• _Task details_
Determine how many lines in the records hold "Easy", and give that number with nothing added.
--- Exercise inputs Enclosed Below ---
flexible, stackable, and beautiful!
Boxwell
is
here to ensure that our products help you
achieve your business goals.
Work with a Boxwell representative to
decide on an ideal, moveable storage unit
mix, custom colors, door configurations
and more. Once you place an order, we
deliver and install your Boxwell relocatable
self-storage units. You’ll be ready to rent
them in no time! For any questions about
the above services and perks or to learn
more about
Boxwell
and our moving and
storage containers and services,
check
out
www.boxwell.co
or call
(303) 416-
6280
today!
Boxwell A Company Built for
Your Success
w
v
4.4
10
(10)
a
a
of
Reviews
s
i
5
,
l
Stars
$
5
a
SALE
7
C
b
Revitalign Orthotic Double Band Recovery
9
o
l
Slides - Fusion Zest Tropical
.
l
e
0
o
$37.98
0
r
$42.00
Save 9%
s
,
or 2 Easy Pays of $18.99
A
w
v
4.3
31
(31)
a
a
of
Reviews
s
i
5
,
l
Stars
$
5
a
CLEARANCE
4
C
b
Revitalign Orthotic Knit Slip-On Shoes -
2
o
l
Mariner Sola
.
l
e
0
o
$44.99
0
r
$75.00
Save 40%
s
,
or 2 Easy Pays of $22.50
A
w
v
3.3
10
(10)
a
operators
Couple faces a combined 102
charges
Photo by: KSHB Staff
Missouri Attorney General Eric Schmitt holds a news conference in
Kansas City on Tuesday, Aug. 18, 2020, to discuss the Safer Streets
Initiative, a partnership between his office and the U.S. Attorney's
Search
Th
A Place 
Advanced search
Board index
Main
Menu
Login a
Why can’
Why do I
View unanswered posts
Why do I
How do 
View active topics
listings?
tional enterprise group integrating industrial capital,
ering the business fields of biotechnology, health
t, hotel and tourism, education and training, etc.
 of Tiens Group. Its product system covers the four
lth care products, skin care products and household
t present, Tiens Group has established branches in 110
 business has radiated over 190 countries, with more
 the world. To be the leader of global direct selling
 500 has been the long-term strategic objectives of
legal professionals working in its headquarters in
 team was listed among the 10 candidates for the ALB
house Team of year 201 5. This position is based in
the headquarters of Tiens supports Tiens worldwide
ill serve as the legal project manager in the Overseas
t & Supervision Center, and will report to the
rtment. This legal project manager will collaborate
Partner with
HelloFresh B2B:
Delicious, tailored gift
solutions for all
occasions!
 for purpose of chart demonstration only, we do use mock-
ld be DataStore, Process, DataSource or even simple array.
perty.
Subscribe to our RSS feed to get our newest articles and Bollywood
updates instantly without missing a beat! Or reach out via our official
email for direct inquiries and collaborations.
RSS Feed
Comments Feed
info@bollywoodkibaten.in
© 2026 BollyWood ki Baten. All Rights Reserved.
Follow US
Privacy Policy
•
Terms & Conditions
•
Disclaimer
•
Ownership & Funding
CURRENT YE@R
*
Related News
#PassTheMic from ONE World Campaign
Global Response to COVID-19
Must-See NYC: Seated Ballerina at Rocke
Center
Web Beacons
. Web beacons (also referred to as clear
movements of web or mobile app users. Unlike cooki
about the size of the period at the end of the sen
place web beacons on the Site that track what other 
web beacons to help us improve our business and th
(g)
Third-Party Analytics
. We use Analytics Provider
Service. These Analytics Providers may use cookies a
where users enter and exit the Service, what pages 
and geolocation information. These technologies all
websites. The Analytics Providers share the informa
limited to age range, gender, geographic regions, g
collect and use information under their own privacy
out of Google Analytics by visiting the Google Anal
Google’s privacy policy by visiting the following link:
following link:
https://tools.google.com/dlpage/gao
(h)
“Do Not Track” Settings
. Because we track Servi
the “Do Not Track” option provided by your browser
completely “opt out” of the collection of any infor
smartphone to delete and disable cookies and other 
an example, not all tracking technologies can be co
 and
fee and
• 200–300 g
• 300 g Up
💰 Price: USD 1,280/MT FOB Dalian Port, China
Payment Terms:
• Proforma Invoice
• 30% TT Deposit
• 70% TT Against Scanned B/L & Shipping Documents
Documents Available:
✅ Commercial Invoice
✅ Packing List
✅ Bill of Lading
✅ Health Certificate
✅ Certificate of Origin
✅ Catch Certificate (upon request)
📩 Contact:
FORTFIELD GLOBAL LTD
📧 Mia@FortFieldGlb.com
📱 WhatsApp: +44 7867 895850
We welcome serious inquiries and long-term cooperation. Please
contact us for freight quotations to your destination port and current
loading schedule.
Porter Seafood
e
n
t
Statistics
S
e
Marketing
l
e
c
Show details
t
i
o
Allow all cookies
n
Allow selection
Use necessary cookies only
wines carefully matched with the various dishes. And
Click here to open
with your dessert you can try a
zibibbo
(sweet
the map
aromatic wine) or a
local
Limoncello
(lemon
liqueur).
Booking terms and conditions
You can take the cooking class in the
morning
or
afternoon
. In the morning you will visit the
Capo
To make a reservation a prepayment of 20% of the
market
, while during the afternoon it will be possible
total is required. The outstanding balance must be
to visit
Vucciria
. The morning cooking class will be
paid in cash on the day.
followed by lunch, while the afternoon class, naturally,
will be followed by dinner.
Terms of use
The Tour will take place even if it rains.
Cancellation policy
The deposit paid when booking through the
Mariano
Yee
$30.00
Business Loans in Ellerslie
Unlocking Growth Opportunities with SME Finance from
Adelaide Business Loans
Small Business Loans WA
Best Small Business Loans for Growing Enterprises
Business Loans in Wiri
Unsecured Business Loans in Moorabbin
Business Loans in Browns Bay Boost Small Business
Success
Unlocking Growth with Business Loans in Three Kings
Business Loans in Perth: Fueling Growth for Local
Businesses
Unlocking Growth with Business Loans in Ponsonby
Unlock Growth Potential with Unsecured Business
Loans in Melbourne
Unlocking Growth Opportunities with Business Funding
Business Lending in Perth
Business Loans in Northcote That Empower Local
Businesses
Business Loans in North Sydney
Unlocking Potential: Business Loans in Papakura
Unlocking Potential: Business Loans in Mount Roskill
--- End of Enclosed Exercise inputs ---
• _Response for this exercise_
2